Number of order renewals: Four
Emad’s first administrative detention order was set for a six month period. At the judicial review of the order, the judge of the Military Court of Administrative Detainees in Ofer Military Base confirmed the order as drafted. Emad’s legal counsel, Advocate Anwar Abu Amer, appealed the judge’s decision. The administrative detention order was then shortened to two and a half months at the appeal hearing. However, on 6 May 2010, the expiration day of the first order, Emad’s administrative detention was renewed for a further six months. At the judicial review hearing for the second order, it was shortened to a three month period ending on 4 August 2010. Adv. Abu Amer subsequently filed a second appeal, but it was denied. A few days before the expiry of the second order, Emad’s administrative detention was renewed again. During the judicial review of the order on 4 August, the military judge confirmed Emad’s administrative detention for a period of three months, setting his possible release for 3 November 2010. The order was then renewed for the fourth time which was set to expire on 4 February 2011. Finally, Emad was released from administrative detention on 3 February 2011.
DETENTION CONDITIONS & HEALTH CONCERNS
Emad suffers from Erb’s Palsy, a partial paralysis of the arm caused by injury to the arm’s main nerves following a shoulder dislocation at childbirth that requires ongoing rehabilitative therapy. When he was younger, Emad followed the therapy at a hospital, but, over time, his mother took over these responsibilities and even undertook special training in order to be able to massage his arm whenever necessary. This sort of specialized physiotherapy was not available at the prison’s clinic and Emad suffered from pain in his arm as a result of his lack of treatment.

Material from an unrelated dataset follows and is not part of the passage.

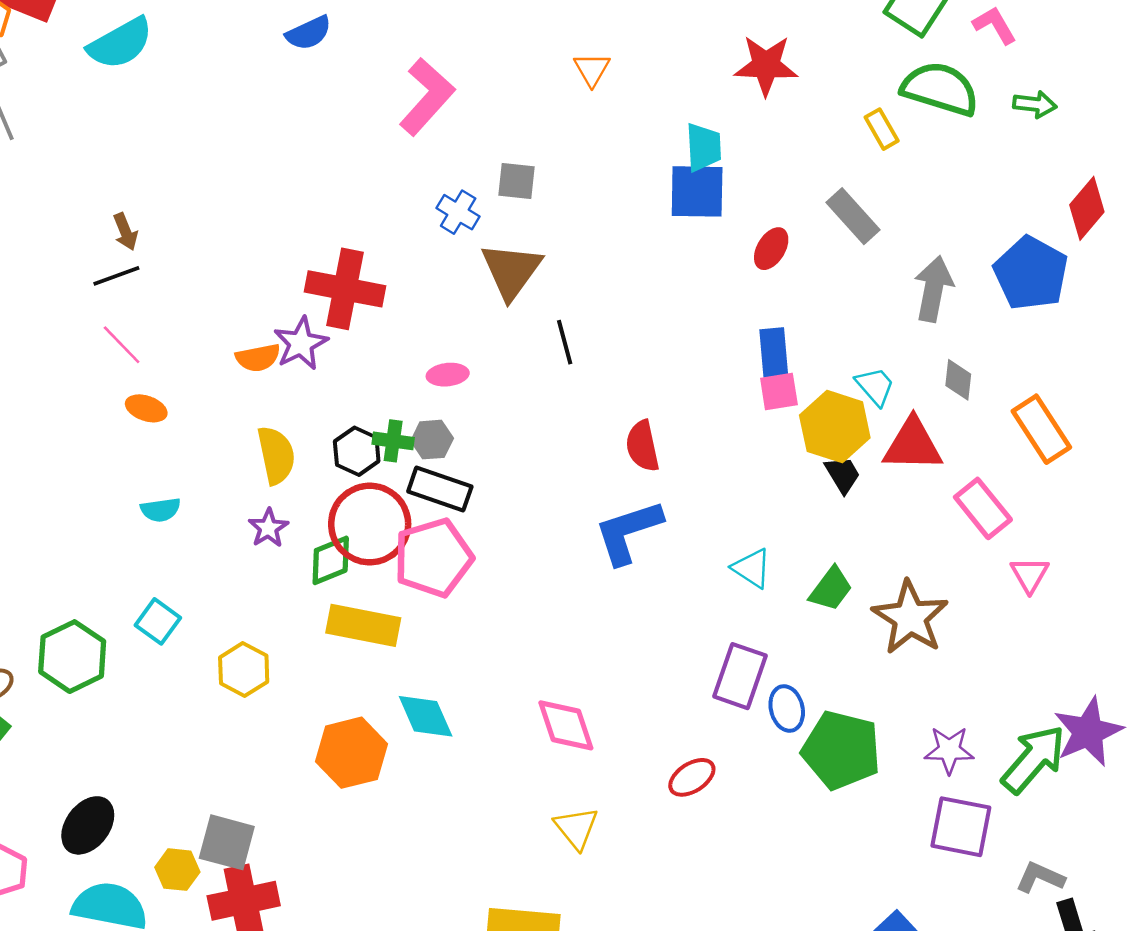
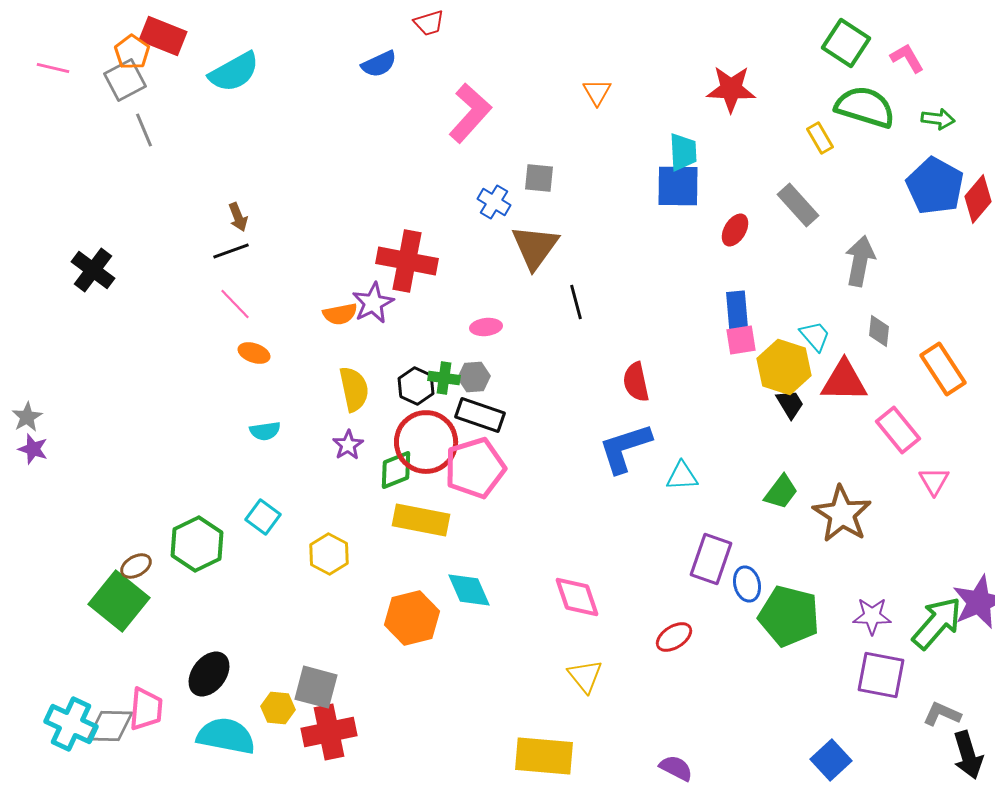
blue pentagon: (1031, 273) -> (935, 186), moved
cyan triangle: (752, 568) -> (682, 476), moved, turned -36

There is no special section for child detainees at Ofer Prison. Neither is there a special section for administrative detainees, who according to both international and Israeli law should be held separately from convicted prisoners. During his incarceration Emad was held in section 13 at Ofer and shared a room with both adult detainees who are awaiting transfer to their detention facility and convicted prisoners.

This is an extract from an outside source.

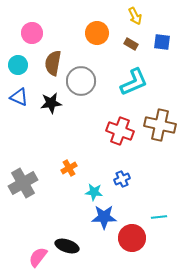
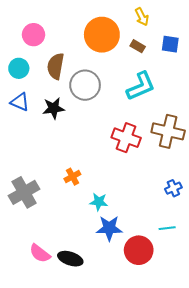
orange circle: (97, 33) -> (102, 35), size x1.4
blue cross: (122, 179) -> (173, 188), moved
pink semicircle: (38, 257) -> (40, 253), moved, turned -90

During the first three months following Emad’s arrest, he did not receive a single visit from a family member. This situation is not unusual, given that Israeli authorities seek to isolate prisoners during the initial period of detention and, for this reason, typically do not issue visit permits. As the use of telephones is also not permitted for Palestinian “security” detainees, Emad had virtually no contact with the outside world apart from meetings with his attorney.

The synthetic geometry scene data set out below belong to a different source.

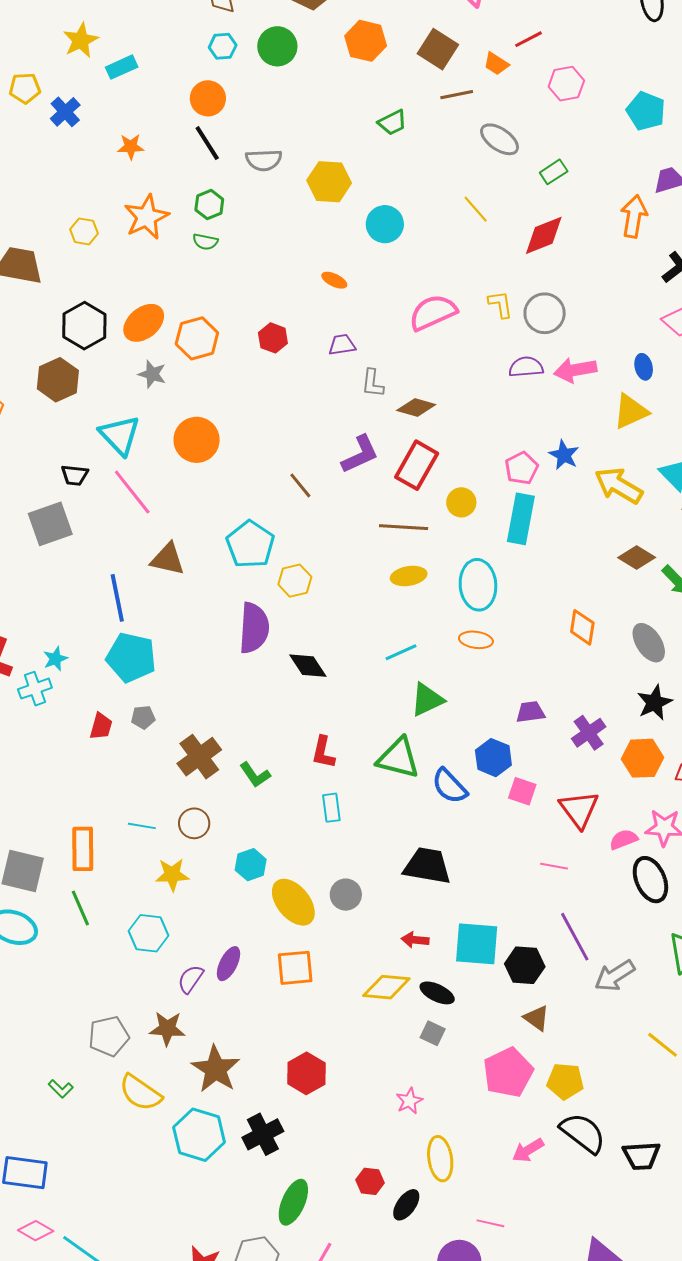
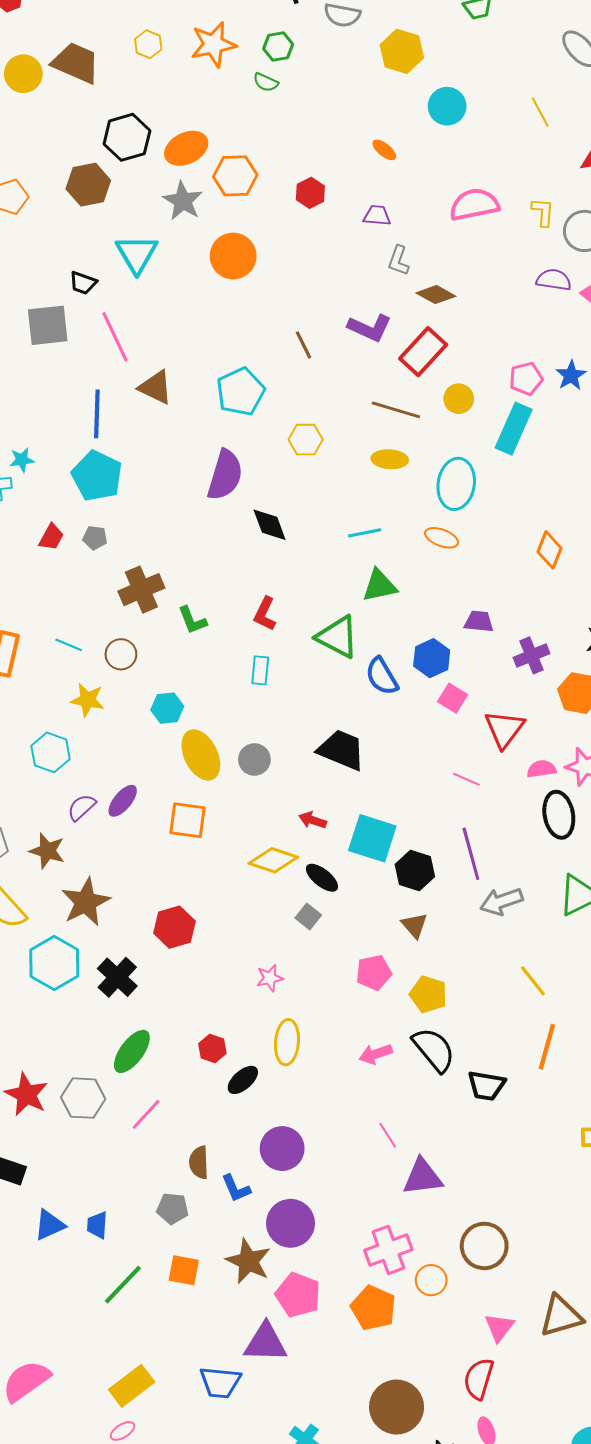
gray star: (152, 374) -> (183, 201), size x1.4
orange circle: (197, 440) -> (233, 256), moved
purple L-shape: (360, 454) -> (370, 328), turned 36
pink line: (132, 492) -> (115, 337), moved
yellow hexagon: (295, 581) -> (306, 440), moved
pink pentagon: (508, 1072) -> (374, 973), size x0.7
black cross: (263, 1134) -> (117, 977), turned -33
pink line: (490, 1223) -> (388, 1135), moved, turned 32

After his initial three months in detention, Emad has been able to see his father, 52, and mother, 44, only twice as family visits at Ofer prison are allowed only once a month. By comparison, the other Israeli prisons holding Palestinian detainees permit family members to visit every two weeks. During the last visit, which took place in July, Emad was also able to see his youngest brother, Ahmad, aged 10.
Administrative detention is a procedure that allows the Israeli military to hold detainees indefinitely on secret evidence without charging them or allowing them to stand trial. In the occupied Palestinian West Bank, the Israeli army is authorized to issue administrative detention orders against Palestinian civilians on the basis of Military Order 1591. This order empowers military commanders to detain an individual for up to six months renewable periods if they have “reasonable grounds to presume that the security of the area or public security require the detention.” On or just before the expiry date, the detention order is frequently renewed. This process can be continued indefinitely.